BlockFi, a cryptocurrency lending platform, has been warned by the bankruptcy trustee that the $227 million the company holds in Silicon Valley Bank (SVB) may go against bankruptcy laws.
This is because these funds are supposedly not protected by Federal Deposit Insurance Corporation (FDIC) deposit insurance. It’s because this amount is invested in a money market mutual fund, which may be illegal under bankruptcy laws.
BlockFi faces scrutiny for lack of FDIC insurance
BlockFi had previously filed for bankruptcy in November last year following the collapse of FTX.
According to documents released Friday regarding BlockFi’s bankruptcy proceedings, the failed cryptocurrency lender has $227 million in funds stored at Silicon Valley Bank (SVB).
The documents include a summary statement of the SVB balance. It indicates that BlockFi’s investment is “not guaranteed by the bank,” is not FDIC insured, and is not covered by any other federal government agency.
The FDIC provides coverage for deposits of up to $250,000 per depositor, but not for the full range of money market funds.
The US Securities and Exchange Commission regulates money market mutual funds, which invest in highly liquid short-term securities, such as cash equivalents, cash, and short-term debt instruments.
This comes after the California Department of Financial Protection and Innovation announced early Friday that Silicon Valley Bank would be closing.
As the fallout from the shocking collapse of Silicon Valley Bank continues, several cryptocurrency firms have already disclosed their exposure to the bank, with BlockFi among those affected.

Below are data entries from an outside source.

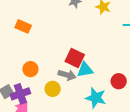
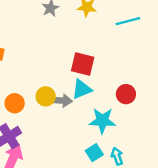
red square: (75, 58) -> (83, 64), moved
yellow circle: (53, 89) -> (46, 96), moved

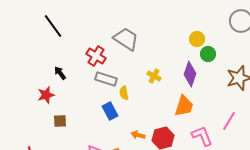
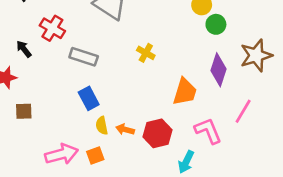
red cross: (96, 56) -> (52, 28), moved
purple diamond: (190, 74) -> (218, 70), moved
yellow semicircle: (124, 93) -> (102, 126), moved

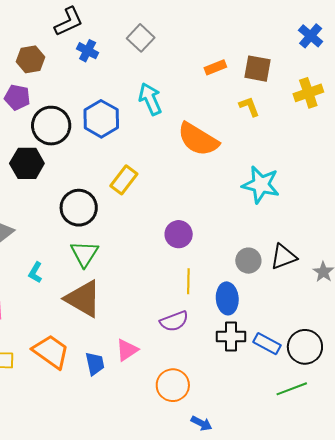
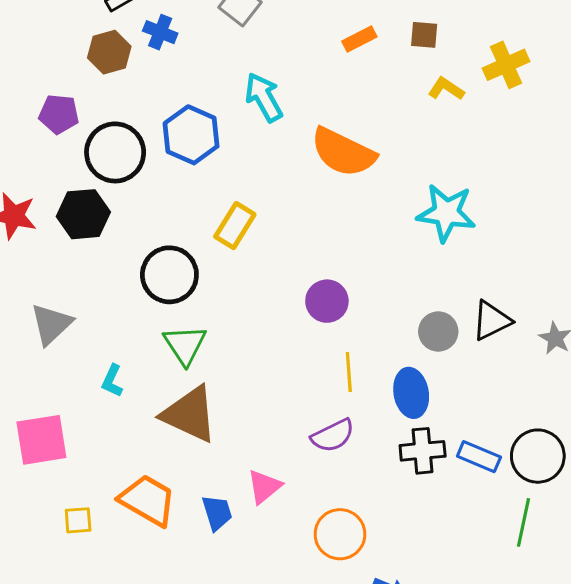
brown hexagon: (30, 59) -> (109, 52), moved
brown square: (257, 69) -> (424, 35), size x0.7
yellow L-shape: (249, 107) -> (446, 89), moved, turned -30
green line: (292, 389) -> (524, 522), turned -52

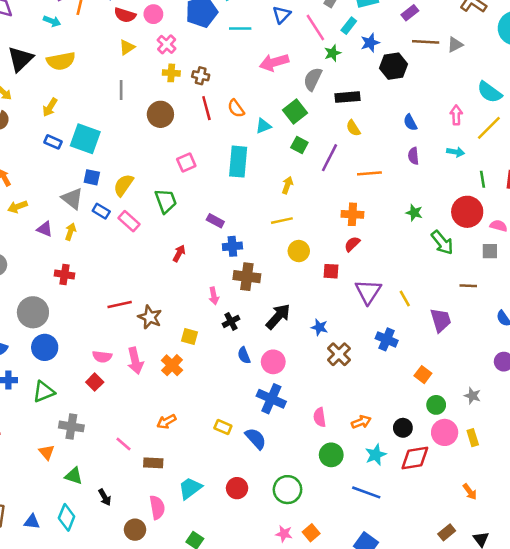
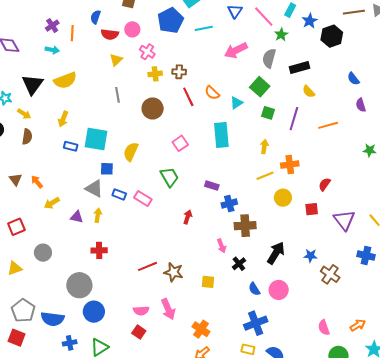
yellow semicircle: (123, 185) -> (131, 152), moved
orange cross: (352, 214) -> (290, 165), moved
orange cross: (172, 365) -> (201, 329), moved
blue cross: (271, 399) -> (256, 323), moved, turned -35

Silicon Valley Bank transfers your deposits
Since then, Silicon Valley Bank has moved all deposits covered by the FDIC to the National Deposit Insurance Bank of Santa Clara. The FDIC announced that by March 13, all insured depositors would have full access to their insured accounts and that uninsured depositors would receive certificates for the amounts of their uninsured money.

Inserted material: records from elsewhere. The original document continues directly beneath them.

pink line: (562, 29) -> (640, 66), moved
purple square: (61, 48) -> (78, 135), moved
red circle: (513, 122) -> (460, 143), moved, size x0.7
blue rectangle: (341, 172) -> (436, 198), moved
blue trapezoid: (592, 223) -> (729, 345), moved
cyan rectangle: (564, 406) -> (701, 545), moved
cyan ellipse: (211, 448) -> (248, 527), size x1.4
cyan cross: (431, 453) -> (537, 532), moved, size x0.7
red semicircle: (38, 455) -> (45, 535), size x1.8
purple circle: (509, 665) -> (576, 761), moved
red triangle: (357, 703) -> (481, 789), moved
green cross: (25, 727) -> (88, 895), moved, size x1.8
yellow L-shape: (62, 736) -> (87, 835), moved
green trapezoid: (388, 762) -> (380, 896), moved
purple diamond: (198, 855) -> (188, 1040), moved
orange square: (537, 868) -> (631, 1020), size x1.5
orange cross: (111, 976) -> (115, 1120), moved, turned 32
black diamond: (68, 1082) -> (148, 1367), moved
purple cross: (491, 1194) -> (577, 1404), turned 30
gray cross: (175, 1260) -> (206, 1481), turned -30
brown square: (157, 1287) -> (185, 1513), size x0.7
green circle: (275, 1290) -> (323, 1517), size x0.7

BlockFi is one of many companies scrutinized for its lack of FDIC insurance. This highlights the need for increased regulatory oversight in the industry to protect investors.
As the cryptocurrency industry grows, companies must be transparent about their practices and comply with all laws and regulations. The warning issued to BlockFi serves as a reminder to all other cryptocurrency lending platforms.